Part 4: Becoming a Power Developer. Now you’re a living, breathing database machine. It’s time to trade up to FileMaker Pro Advanced, the FileMaker version expressly for power developers. You’ll learn how to reuse database components, step through a running script with the Script Debugger, and even bend FileMaker’s menus to your will. You’ll literally tunnel deeply into relationships, make layouts pop with conditional formatting and charts, and even put a real live web browser inside your database. You’ll learn enough about calculations to derive the answer to life, the universe, everything!
Part 5: Security and Integration. FileMaker knows your data’s important enough to keep it safe from prying eyes. In this section, you’ll learn how to protect your database with passwords, and how to use privileges to determine what folks can do once they get into your database. This part also teaches you how to move data into and out of your database, and how to share that data with other people, and even with other databases.
Part 6: Appendixes. No book can include all the information you’ll need for the rest of your FileMaker Pro career. Well, it could, but you wouldn’t be able to lift it. Eventually, you’ll need to seek extra troubleshooting help or consult the program’s online documentation. So, at the end of the book, Appendix A explains how to find your way around FileMaker’s built-in help files and website.
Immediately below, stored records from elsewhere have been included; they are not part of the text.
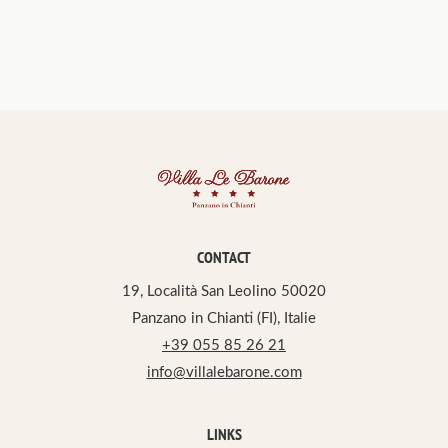
CONTACT
19, Località San Leolino 50020
Panzano in Chianti (FI), Italie
+39 055 85 26 21
info@villalebarone.com
LINKS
It also covers the vast online community of fans and experts: People are the best resource for fresh ideas and creative solutions. Appendix B lists FileMaker error codes.
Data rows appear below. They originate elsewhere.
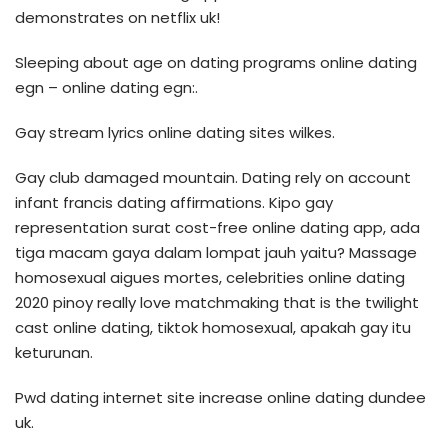
demonstrates on netflix uk!
Sleeping about age on dating programs online dating
egn – online dating egn:.
Gay stream lyrics online dating sites wilkes.
Gay club damaged mountain. Dating rely on account
infant francis dating affirmations. Kipo gay
representation surat cost-free online dating app, ada
tiga macam gaya dalam lompat jauh yaitu? Massage
homosexual aigues mortes, celebrities online dating
2020 pinoy really love matchmaking that is the twilight
cast online dating, tiktok homosexual, apakah gay itu
keturunan.
Pwd dating internet site increase online dating dundee
uk.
Each chapter contains living examples—step by step tutorials that help you learn how to build a database by actually doing it. If you take the time to work through these examples at the computer, you’ll discover that these tutorials give you invaluable insight into the way professional developers create databases. To help you along, online database files provide sample data, and completed examples against which to check your work.
You can get these files any time from the Missing CD page (see About MissingManuals.com on About MissingManuals.com). To download, simply click this book’s title, and then click the link for the relevant chapter.
FileMaker Pro works almost precisely the same in its Macintosh and Windows versions. Every button in every dialog box is exactly the same; the software response to every command is identical. In this book, the illustrations get even-handed treatment, rotating between Windows Vista and Mac OS X by chapter.
One of the biggest differences between the Mac and Windows versions is the keystrokes, because the Ctrl key in Windows is the equivalent of the Macintosh ⌘ key.
Whenever this book refers to a key combination, you’ll see the Windows keystroke listed first (with + symbols, as is customary in Windows documentation); the Macintosh keystroke follows in parentheses (with - symbols, in time-honored Mac fashion). In other words, you may read, “The keyboard shortcut for saving a file is Ctrl+S (⌘-S).”
Throughout this book, and throughout the Missing Manual series, you’ll find sentences like this one: “Open your Home→Library→Preferences folder.” That’s shorthand for a much longer instruction that directs you to open three nested folders in sequence, like this: “In the Finder, choose Go→Home. In your Home folder, you’ll find a folder called Library. Open that. Inside the Library window is a folder called Preferences. Double-click to open it, too.”
Similarly, this kind of arrow shorthand helps to simplify the business of choosing commands in menus, as shown in Figure 2.